When the tarpon are holding in 40-80ft of water jig fishing is a very effective technique. The problem is a lot of jig fishermen will not take the time to buy or catch live bait. When the tarpon move into the shallower parts of the pass they jig guys will continue to jig fish because they don't have any other choice. My advice is that if you only have jigs when come into Boca Grande Pass, then its best for everyone if you only fish in 35 ft or deeper.


----------



## bbl58 (Jan 25, 2007)

i thought it was the use of lead that was causing the ban on jig heads. i saw a show about florida and the abandoned lead that was on the bottom of area that was beingn fished for tarpon was causing some to argue the use of break-away jig heads


----------



## REELING 65 (Aug 18, 2009)

Blackwater21 said:


> I'm not for banning any style of fishing or lure for tarpon fishing.
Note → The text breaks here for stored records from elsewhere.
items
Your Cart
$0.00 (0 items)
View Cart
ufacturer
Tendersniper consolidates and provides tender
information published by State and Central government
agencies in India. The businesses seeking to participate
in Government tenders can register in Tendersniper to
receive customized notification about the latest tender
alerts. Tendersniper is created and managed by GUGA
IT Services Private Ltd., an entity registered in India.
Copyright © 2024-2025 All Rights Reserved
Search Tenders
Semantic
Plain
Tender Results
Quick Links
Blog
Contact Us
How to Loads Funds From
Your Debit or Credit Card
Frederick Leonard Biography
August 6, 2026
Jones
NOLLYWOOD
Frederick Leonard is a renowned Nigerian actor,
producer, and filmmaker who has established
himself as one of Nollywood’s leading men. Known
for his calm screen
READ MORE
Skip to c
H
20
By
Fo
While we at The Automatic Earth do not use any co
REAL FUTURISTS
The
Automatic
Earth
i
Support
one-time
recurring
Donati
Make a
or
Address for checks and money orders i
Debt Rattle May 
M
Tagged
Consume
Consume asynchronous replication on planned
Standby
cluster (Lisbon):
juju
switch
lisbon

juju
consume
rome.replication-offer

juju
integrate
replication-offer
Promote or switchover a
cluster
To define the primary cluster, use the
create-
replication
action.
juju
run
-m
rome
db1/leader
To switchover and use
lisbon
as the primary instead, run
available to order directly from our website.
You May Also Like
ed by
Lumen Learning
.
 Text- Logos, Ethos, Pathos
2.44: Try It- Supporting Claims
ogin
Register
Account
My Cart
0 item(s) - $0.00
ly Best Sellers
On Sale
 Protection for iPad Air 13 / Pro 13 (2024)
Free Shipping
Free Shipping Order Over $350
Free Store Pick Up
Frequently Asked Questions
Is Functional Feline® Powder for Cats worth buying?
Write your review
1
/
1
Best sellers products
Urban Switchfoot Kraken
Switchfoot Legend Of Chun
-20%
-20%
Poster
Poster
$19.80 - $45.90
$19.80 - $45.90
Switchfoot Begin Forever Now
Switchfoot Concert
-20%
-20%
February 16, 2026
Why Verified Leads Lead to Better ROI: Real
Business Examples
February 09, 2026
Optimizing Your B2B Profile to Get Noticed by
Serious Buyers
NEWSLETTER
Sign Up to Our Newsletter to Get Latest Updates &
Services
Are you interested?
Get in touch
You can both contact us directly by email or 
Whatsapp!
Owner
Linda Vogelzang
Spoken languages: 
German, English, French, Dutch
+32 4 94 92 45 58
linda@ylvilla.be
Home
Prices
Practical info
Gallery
Jig fishing in boca Grande Pass requires boats to be directly above the tarpon schools. This type of fishing make it almost impossible for any other technique to be used while boats are jig fishing. If just one boat drops a jig on a school of tarpon then everyone else must do the same because it will drve the fish to the bottom. Jig fishing in boca Grande Pass is only effective in 30ft or deeper. If the tarpon in less then 30ft then casting live bait is better. A lot of times an inexperienced jig fisherman will see a boat working a pod of fish in 20-30 ft of water on the edge of the pass and they will come drop a jig on the fish and will ruin it for everyone else.
> 
> When the tarpon are holding in 40-80ft of water jig fishing is a very effective technique. The problem is a lot of jig fishermen will not take the time to buy or catch live bait. When the tarpon move into the shallower parts of the pass they jig guys will continue to jig fish because they don't have any other choice. My advice is that if you only have jigs when come into Boca Grande Pass, then its best for everyone if you only fish in 35 ft or deeper.


 Good info and Thank You.
:texasflagI miss the Silver Kings


----------



## marc (May 21, 2004)

bbl58 said:


> i thought it was the use of lead that was causing the ban on jig heads. i saw a show about florida and the abandoned lead that was on the bottom of area that was beingn fished for tarpon was causing some to argue the use of break-away jig heads


The buildup of lead on the floor was the first argument that I heard years ago. Now seems like it has changed to foul hooking and spooking fish. I'm not from there... just been reading about it.

What groups sill want the jigs banned?


----------



## Blackwater21 (Jan 16, 2009)

"break away" tackle including jigs have been banned in Boca Grande Pass for several years. The jigs that are now used are non break away.

The "drift boat" guides have always claimed that the jig is a "snagging" devices. The drift boats also used "break away" lead on their rigs prior the the "break way" ban.


----------